The Kletscher family legacy of public service February 4, 2011

WE’RE NOT EXACTLY the Kennedys. But the Kletscher family, my family, has a long history of political, church and community involvement.

My uncle, Merlin Kletscher, writes in the family history booklet he compiled:

“Many of us (in this older generation) have, like our forefathers, been active in our community. We have served our country in the military, on church councils, city councils, township boards, ambulance squads, fire departments, and school boards. We’ve served on Legion auxiliaries, vocational school cooperatives, electric power cooperatives and grain elevator board cooperatives. Fire chiefs, mayors and county commissioners are among our family—and it makes me proud. The list for our family could go on and on. The point here is that our families have seen the need, as our forefathers did, to serve others to make someone else’s life a better life.”

For the Kletschers, that service to others traces back to my great grandfather, Rudolph Kletscher, a German immigrant. In 1890, he started a mission church at his home near Vesta in southwestern Minnesota. The families who met in his farmhouse would eventually organize St.
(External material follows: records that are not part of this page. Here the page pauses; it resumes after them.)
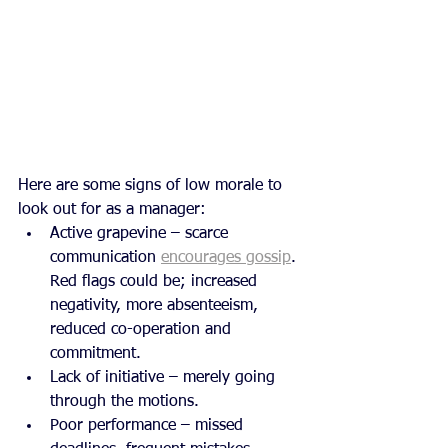
Here are some signs of low morale to 
look out for as a manager:
Active grapevine – scarce 
communication 
encourages gossip
. 
Red flags could be; increased 
negativity, more absenteeism, 
reduced co-operation and 
commitment.
Lack of initiative – merely going 
through the motions.
Poor performance – missed 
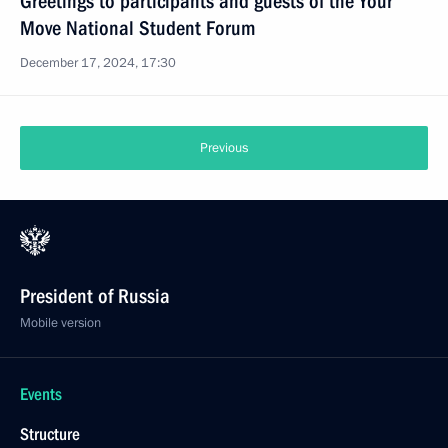
Greetings to participants and guests of the Your
Move National Student Forum
December 17, 2024, 17:30
Previous
President of Russia
Mobile version
Events
Structure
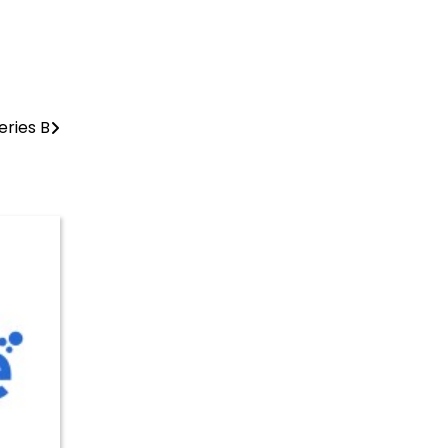
eries B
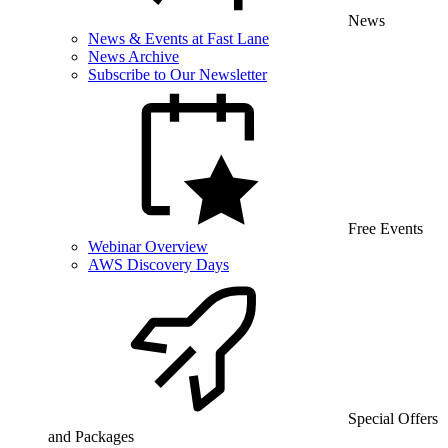
News
News & Events at Fast Lane
News Archive
Subscribe to Our Newsletter
Free Events
Webinar Overview
AWS Discovery Days
Special Offers
and Packages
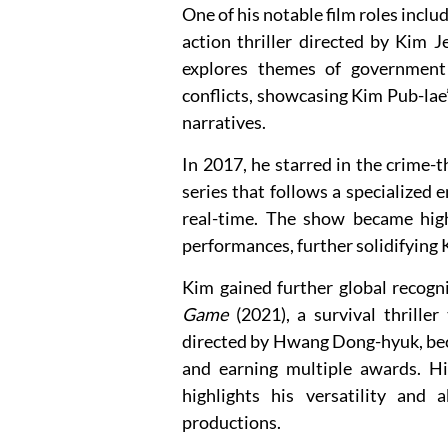
One of his notable film roles inclu
action thriller directed by Kim J
explores themes of government su
conflicts, showcasing Kim Pub-lae’
narratives.
In 2017, he starred in the crime-
series that follows a specialized 
real-time. The show became highl
performances, further solidifying 
Kim gained further global recogn
Game
(2021), a survival thriller
directed by Hwang Dong-hyuk, bec
and earning multiple awards. Hi
highlights his versatility and 
productions.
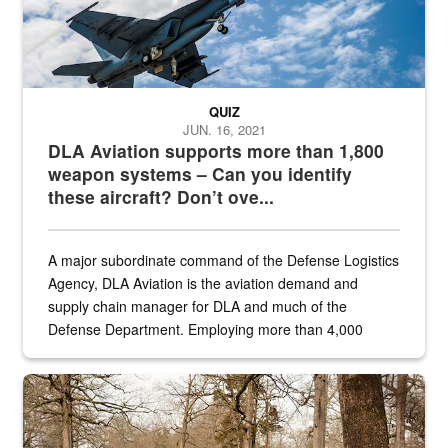
QUIZ
JUN. 16, 2021
DLA Aviation supports more than 1,800
weapon systems – Can you identify
these aircraft? Don’t ove...
A major subordinate command of the Defense Logistics
Agency, DLA Aviation is the aviation demand and
supply chain manager for DLA and much of the
Defense Department. Employing more than 4,000
civilian and military personnel in 18 locations across
the...
Maintenance supervisor drives wildlife biologist around the elk pa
John’s Evangelical Lutheran Church, where I worshipped as a child and which my mother and many other relatives still attend today.

I never knew my great grandfather, who died three decades before I was born. But his legacy of community involvement continued when his son Henry, my grandfather, served for many years on the Vesta School Board. When I was attending Vesta Elementary School, I would walk by a plaque just inside the front door engraved with my grandpa’s name. I suppose, subconsciously, that made an impression upon me.

My Uncle Merlin, the family historian, like his father before him, became involved in education by serving on two school boards. His community involvement is too long to list. But suffice to say that Rudolph Kletscher would be impressed with his grandson.

He would also be proud of my Uncle Harold, who held public office for more than 30 years in Vesta. Two of Harold’s sons likewise were elected to office.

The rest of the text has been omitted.